Impacting Azure Functions and Azure Digital Twins, the two unauthenticated vulnerabilities could be exploited without an Azure account to send requests on behalf of the server.
The remaining two security issues, which were identified in Azure API Management and Azure Machine Learning, require authentication for successful exploitation.
All four vulnerabilities are non-blind SSRF (full SSRF) issues, allowing an attacker to fetch any request and retrieve the output, Orca’s researchers say. Such flaws can typically be exploited via XXE (XML external entity), SVG files, a proxy, PDF rendering, vulnerable query string in the URL, and more.
“The discovered Azure SSRF vulnerabilities allowed an attacker to scan local ports, find new services, endpoints, and sensitive files – providing valuable information on possibly vulnerable servers and services to exploit for initial entry and the location of sensitive information to target,” Orca says.
The issues could be exploited to request any URL by abusing the server, but various mitigations that Microsoft has implemented prevented the researchers from exploiting the newly identified bugs to reach IMDS endpoints.
The unauthenticated flaw in the Azure DigitalTwins Explorer service was caused by a bug in the user input validation following a request, while the issue impacting the Azure Functions service resided in a NodeJS based function.

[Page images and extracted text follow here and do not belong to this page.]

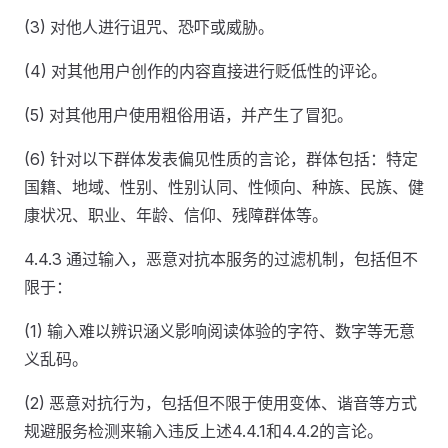
(3) 对他人进行诅咒、恐吓或威胁。
(4) 对其他用户创作的内容直接进行贬低性的评论。
(5) 对其他用户使用粗俗用语，并产生了冒犯。
(6) 针对以下群体发表偏见性质的言论，群体包括：特定
国籍、地域、性别、性别认同、性倾向、种族、民族、健
康状况、职业、年龄、信仰、残障群体等。
4.4.3 通过输入，恶意对抗本服务的过滤机制，包括但不
限于：
(1) 输入难以辨识涵义影响阅读体验的字符、数字等无意
义乱码。
(2) 恶意对抗行为，包括但不限于使用变体、谐音等方式
规避服务检测来输入违反上述4.4.1和4.4.2的言论。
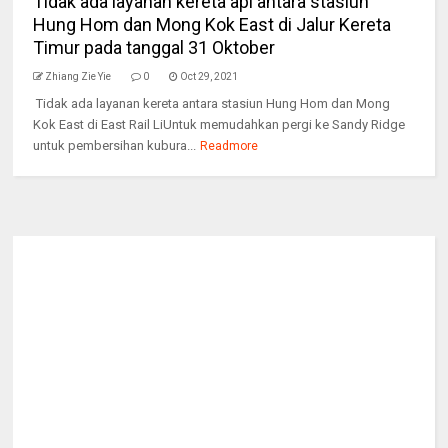
Tidak ada layanan kereta api antara stasiun
Hung Hom dan Mong Kok East di Jalur Kereta
Timur pada tanggal 31 Oktober
Zhiang Zie Yie
0
Oct 29, 2021
Tidak ada layanan kereta antara stasiun Hung Hom dan Mong
Kok East di East Rail LiUntuk memudahkan pergi ke Sandy Ridge
untuk pembersihan kubura...
Readmore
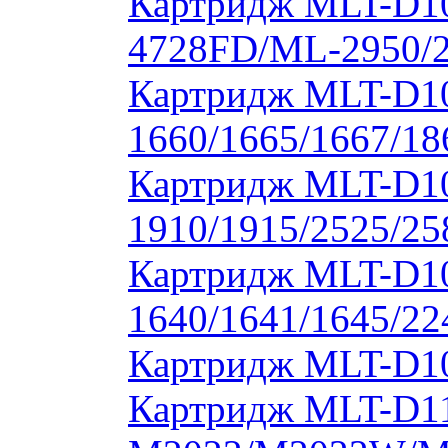
Картридж MLT-D10
4728FD/ML-2950/2
Картридж MLT-D1
1660/1665/1667/18
Картридж MLT-D1
1910/1915/2525/2
Картридж MLT-D1
1640/1641/1645/22
Картридж MLT-D10
Картридж MLT-D11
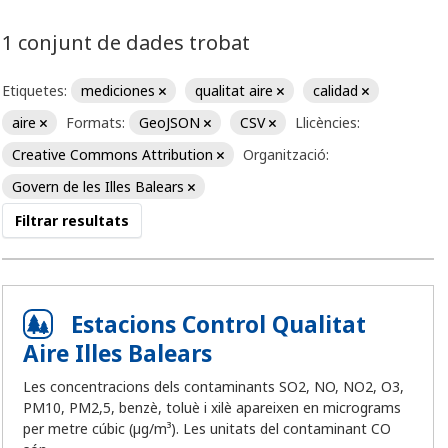
1 conjunt de dades trobat
Etiquetes:
mediciones
qualitat aire
calidad
aire
Formats:
GeoJSON
CSV
Llicències:
Creative Commons Attribution
Organització:
Govern de les Illes Balears
Filtrar resultats
Estacions Control Qualitat
Aire Illes Balears
Les concentracions dels contaminants SO2, NO, NO2, O3,
PM10, PM2,5, benzè, toluè i xilè apareixen en micrograms
per metre cúbic (µg/m³). Les unitats del contaminant CO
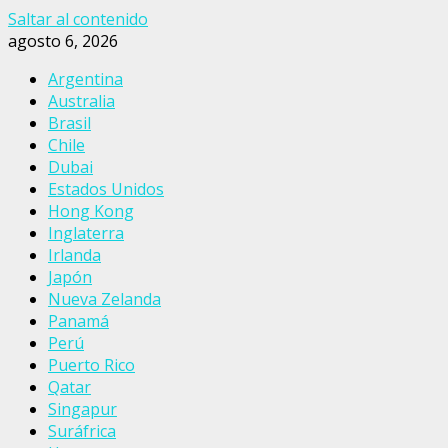
Saltar al contenido
agosto 6, 2026
Argentina
Australia
Brasil
Chile
Dubai
Estados Unidos
Hong Kong
Inglaterra
Irlanda
Japón
Nueva Zelanda
Panamá
Perú
Puerto Rico
Qatar
Singapur
Suráfrica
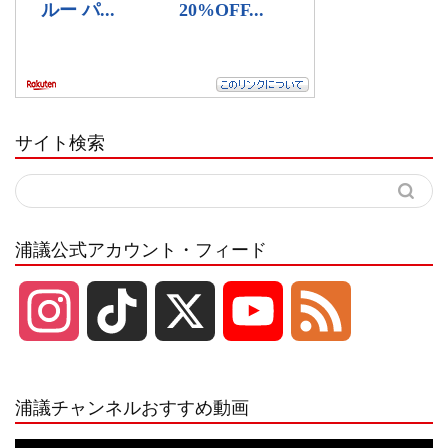
サイト検索
浦議公式アカウント・フィード
I
T
X
Y
F
n
i
o
e
浦議チャンネルおすすめ動画
s
k
u
e
動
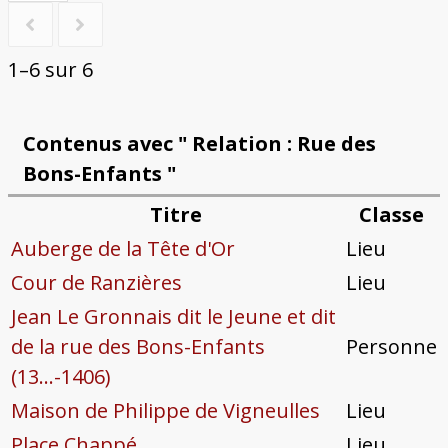
1–6 sur 6
Contenus avec " Relation : Rue des
Bons-Enfants "
Titre
Classe
Auberge de la Tête d'Or
Lieu
Cour de Ranzières
Lieu
Jean Le Gronnais dit le Jeune et dit
de la rue des Bons-Enfants
Personne
(13...-1406)
Maison de Philippe de Vigneulles
Lieu
Place Chappé
Lieu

The authenticated vulnerability in Azure API Management allowed the researchers to enumerate all open ports on the vulnerable server, review all of them, and retrieve more sensitive data, including Git client version, the empty refs list, and the git-scm capabilities.
The Azure Machine Learning service bug, Orca says, allowed the researchers to retrieve any endpoint.
Orca reported the vulnerabilities to Microsoft between October and December 2022. Patches were released shortly after each report, with the last vulnerability addressed on December 20.
UPDATE: Microsoft has published its own blog post, clarifying that the vulnerabilities were “low risk as they do not allow access to sensitive information or Azure backend services.”